■ **DIRECTIONS**
The answer must consist of every line from the entries below that contains the word "修改日期".

■ **DATA UNDER STUDY**
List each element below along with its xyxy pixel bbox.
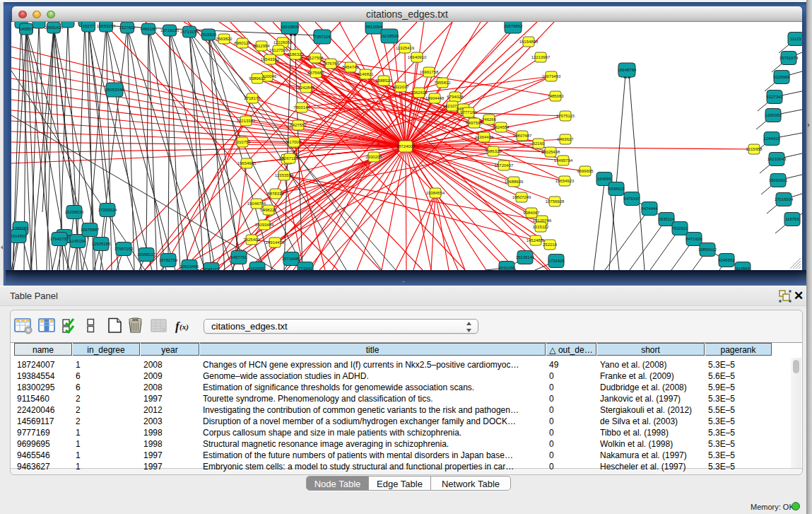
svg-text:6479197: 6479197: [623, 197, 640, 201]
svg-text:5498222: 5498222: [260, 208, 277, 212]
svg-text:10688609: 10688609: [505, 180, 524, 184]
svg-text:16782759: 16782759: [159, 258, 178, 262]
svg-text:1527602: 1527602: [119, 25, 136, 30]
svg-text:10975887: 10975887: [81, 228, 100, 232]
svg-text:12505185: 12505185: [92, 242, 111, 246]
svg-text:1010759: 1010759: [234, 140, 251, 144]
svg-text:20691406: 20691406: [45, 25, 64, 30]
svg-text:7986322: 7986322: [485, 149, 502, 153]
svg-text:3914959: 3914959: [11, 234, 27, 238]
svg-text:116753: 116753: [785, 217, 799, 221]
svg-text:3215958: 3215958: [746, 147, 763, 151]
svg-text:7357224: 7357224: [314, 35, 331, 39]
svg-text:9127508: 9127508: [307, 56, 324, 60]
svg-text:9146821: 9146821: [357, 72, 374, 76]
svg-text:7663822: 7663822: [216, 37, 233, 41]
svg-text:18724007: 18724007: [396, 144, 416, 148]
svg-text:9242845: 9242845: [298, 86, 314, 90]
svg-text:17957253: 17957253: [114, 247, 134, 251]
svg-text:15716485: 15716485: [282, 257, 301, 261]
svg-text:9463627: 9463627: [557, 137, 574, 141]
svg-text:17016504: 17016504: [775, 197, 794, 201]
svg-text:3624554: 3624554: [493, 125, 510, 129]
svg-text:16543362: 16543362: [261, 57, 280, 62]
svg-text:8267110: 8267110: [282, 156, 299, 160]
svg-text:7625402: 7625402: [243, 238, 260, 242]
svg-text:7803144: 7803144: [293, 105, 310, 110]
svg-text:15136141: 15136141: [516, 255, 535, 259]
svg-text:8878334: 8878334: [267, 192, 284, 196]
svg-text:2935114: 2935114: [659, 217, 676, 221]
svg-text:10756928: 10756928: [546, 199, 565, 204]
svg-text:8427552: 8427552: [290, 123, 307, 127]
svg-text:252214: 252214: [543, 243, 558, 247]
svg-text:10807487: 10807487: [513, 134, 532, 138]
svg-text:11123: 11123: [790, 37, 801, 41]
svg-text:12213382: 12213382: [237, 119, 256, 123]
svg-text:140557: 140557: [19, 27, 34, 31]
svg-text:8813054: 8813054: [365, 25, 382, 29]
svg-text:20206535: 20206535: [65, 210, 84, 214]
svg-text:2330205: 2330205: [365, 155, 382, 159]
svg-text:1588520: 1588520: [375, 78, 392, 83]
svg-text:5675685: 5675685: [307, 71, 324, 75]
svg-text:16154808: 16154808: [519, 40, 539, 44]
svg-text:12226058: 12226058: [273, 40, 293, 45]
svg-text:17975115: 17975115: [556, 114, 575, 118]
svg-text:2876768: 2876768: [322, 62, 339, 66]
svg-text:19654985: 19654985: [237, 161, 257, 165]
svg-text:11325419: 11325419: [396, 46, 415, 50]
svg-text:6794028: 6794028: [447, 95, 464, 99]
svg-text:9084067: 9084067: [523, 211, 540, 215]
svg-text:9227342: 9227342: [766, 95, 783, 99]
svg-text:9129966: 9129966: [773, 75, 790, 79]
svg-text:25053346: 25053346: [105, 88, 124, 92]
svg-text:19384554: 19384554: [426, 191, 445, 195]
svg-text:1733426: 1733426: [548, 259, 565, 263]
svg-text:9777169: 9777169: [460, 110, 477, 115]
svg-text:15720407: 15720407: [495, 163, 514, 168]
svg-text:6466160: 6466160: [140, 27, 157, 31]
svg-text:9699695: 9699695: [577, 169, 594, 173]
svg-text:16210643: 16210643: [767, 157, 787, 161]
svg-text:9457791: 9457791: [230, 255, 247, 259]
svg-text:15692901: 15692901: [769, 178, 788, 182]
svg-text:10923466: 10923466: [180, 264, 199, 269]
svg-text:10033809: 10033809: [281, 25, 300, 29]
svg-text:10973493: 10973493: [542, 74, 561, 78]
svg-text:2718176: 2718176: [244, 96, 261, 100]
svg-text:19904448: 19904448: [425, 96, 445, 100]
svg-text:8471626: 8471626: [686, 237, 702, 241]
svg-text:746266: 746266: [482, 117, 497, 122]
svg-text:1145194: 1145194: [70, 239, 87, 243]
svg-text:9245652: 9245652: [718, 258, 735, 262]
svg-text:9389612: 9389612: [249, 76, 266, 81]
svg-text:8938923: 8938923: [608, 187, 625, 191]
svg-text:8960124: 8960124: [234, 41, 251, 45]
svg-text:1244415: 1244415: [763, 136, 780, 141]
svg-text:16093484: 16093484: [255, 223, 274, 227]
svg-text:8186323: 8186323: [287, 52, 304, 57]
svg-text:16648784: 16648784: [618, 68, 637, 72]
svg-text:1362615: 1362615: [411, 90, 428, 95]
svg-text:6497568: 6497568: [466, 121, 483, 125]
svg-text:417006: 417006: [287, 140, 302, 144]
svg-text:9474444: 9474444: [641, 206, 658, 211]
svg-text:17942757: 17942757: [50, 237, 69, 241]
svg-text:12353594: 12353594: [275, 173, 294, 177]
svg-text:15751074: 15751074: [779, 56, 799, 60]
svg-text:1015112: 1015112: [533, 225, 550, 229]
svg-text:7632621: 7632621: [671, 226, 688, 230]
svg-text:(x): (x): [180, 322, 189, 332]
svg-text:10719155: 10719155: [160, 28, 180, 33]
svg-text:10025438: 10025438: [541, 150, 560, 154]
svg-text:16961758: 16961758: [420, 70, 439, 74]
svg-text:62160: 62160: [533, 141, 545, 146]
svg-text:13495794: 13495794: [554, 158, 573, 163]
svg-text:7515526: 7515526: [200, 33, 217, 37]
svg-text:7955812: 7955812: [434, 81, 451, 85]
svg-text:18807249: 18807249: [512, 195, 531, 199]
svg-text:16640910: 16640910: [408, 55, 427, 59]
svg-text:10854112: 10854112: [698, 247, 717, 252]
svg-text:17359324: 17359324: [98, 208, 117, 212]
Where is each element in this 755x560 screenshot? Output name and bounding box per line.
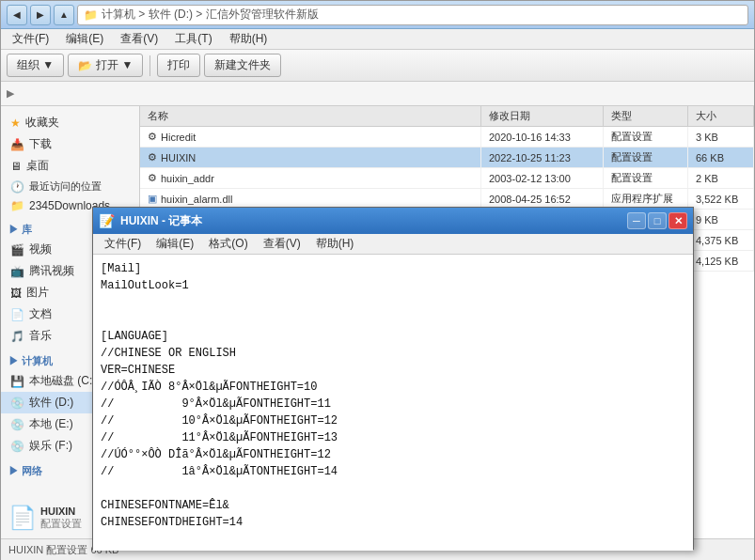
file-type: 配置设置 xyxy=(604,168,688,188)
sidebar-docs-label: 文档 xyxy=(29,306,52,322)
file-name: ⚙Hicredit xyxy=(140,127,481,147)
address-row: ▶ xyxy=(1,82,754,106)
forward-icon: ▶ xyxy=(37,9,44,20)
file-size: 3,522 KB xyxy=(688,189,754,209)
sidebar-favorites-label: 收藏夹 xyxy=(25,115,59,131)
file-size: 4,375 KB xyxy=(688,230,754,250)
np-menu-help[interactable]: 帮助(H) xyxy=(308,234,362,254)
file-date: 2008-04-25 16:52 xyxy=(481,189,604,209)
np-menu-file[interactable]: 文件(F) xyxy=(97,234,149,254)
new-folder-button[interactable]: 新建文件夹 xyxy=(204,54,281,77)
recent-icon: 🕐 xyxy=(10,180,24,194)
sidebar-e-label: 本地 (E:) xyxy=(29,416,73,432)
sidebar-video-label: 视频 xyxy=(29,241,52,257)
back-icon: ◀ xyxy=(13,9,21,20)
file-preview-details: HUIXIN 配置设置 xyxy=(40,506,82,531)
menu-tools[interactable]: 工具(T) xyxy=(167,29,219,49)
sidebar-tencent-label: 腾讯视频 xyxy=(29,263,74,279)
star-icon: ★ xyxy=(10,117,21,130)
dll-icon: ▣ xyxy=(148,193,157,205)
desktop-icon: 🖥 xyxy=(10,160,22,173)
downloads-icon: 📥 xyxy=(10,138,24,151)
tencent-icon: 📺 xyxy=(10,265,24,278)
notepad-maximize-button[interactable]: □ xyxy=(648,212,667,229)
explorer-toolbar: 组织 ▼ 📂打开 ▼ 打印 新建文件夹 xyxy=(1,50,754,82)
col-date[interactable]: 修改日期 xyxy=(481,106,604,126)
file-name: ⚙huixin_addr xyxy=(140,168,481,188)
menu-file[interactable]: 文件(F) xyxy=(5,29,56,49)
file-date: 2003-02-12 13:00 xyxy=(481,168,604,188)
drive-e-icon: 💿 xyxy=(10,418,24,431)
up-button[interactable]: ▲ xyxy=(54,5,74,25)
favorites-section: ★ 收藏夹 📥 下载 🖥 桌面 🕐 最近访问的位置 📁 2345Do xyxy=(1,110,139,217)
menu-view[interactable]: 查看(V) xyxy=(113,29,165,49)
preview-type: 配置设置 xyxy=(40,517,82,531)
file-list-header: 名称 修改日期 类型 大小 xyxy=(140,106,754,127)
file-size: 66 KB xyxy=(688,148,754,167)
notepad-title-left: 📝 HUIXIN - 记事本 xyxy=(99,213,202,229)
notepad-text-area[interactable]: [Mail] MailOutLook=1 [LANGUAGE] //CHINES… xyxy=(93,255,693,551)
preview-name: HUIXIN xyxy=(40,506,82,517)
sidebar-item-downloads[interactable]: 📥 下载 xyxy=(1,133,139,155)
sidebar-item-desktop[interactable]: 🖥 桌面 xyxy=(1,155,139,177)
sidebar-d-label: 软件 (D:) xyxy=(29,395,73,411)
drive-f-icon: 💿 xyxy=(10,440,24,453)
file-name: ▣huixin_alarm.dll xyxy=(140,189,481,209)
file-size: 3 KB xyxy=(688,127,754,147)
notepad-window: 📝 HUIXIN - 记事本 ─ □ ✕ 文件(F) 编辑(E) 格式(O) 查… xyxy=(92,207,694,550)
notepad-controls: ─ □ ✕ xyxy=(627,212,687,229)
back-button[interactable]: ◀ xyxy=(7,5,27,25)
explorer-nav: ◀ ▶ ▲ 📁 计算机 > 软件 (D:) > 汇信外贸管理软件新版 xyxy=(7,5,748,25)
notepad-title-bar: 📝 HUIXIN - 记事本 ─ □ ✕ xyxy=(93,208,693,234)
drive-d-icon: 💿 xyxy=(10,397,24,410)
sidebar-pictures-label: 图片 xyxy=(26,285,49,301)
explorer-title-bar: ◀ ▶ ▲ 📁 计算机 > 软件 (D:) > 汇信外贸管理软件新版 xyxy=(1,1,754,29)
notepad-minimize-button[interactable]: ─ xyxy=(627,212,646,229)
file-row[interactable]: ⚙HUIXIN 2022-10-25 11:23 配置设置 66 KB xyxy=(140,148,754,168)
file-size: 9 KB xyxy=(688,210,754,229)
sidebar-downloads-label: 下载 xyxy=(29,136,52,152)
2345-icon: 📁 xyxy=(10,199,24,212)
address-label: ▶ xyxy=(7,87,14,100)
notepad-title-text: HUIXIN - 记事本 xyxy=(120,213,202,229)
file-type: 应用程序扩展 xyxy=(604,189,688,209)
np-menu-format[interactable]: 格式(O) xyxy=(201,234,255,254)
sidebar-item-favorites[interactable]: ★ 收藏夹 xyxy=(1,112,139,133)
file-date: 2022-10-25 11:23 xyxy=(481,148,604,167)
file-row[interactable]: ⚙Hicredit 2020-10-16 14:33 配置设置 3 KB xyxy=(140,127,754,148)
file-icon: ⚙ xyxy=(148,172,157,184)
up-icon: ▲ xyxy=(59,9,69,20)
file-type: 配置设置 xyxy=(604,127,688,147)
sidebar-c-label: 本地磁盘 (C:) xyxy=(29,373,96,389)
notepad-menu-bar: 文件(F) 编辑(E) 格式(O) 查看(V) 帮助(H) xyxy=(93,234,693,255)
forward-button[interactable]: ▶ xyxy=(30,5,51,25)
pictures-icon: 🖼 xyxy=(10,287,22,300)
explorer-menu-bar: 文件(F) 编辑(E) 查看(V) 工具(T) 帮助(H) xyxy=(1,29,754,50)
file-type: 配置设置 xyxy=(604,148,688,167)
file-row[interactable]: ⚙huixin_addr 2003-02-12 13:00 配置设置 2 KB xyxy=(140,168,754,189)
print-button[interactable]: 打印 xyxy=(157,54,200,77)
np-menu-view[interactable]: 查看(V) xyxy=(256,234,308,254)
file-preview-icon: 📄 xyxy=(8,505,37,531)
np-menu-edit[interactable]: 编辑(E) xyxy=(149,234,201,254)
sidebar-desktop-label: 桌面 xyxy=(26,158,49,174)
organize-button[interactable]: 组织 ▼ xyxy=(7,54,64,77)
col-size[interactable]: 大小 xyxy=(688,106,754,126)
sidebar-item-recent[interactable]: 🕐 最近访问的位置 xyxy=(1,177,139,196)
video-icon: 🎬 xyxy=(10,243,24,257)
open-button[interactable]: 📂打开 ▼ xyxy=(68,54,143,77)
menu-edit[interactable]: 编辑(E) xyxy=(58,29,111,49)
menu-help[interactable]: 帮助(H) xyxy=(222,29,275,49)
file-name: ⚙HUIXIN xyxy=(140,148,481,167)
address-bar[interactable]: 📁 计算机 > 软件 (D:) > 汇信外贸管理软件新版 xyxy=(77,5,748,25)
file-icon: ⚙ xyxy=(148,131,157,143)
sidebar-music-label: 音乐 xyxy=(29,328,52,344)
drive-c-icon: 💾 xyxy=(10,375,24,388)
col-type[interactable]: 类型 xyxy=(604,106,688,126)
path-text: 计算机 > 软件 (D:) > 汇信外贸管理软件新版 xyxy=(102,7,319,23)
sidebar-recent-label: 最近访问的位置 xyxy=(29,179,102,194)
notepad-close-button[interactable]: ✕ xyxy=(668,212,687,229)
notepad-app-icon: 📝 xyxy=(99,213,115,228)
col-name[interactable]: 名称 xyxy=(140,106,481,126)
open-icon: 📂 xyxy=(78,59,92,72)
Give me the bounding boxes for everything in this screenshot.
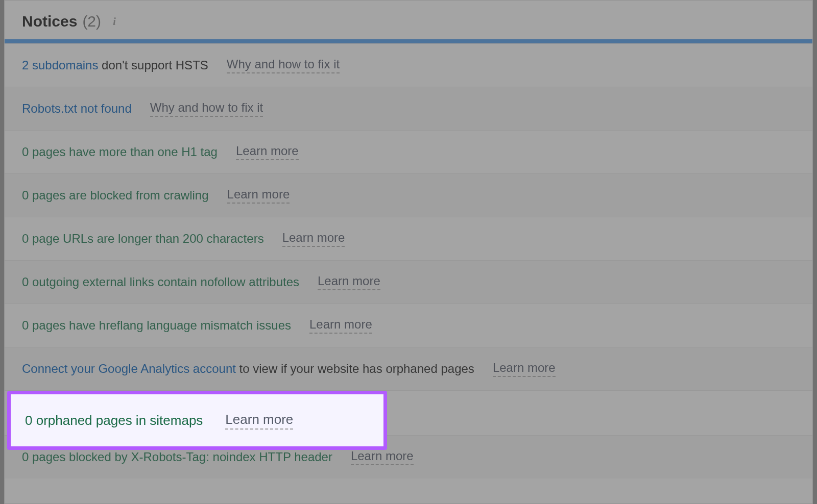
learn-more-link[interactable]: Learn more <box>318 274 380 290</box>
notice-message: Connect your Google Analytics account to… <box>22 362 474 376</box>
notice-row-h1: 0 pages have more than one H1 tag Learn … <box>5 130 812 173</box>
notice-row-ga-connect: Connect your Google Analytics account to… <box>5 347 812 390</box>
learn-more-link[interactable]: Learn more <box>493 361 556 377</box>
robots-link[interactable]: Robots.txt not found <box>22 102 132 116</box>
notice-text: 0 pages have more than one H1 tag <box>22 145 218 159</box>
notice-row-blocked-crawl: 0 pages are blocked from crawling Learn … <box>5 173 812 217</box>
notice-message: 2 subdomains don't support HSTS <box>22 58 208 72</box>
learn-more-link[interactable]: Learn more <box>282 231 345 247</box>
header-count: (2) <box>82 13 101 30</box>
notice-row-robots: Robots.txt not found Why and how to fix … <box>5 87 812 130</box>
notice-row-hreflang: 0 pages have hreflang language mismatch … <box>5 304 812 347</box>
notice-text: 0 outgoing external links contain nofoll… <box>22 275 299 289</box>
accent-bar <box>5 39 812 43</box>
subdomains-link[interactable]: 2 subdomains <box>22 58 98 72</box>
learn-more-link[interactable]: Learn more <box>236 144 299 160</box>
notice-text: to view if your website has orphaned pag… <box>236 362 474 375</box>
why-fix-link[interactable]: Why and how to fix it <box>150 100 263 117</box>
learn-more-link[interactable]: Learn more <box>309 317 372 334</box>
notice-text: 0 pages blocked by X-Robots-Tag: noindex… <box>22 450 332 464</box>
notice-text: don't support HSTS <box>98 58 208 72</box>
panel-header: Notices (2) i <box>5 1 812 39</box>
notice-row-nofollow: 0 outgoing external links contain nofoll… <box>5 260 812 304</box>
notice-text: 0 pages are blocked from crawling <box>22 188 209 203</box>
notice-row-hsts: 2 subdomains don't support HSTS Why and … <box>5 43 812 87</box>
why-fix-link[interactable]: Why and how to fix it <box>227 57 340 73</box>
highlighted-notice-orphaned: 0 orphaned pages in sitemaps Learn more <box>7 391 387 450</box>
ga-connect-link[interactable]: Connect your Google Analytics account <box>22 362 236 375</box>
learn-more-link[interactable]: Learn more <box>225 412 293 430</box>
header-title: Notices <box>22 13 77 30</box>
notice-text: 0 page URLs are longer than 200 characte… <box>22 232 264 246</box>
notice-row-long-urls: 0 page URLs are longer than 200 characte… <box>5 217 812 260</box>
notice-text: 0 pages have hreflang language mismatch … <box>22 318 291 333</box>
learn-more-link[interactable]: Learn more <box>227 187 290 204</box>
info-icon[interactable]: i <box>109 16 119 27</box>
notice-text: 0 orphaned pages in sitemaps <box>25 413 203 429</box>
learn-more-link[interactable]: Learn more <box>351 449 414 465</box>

■ **THE ANSWER**
col-date[interactable]: 修改日期 xyxy=(481,106,604,126)
file-list-header: 名称 修改日期 类型 大小 xyxy=(140,106,754,127)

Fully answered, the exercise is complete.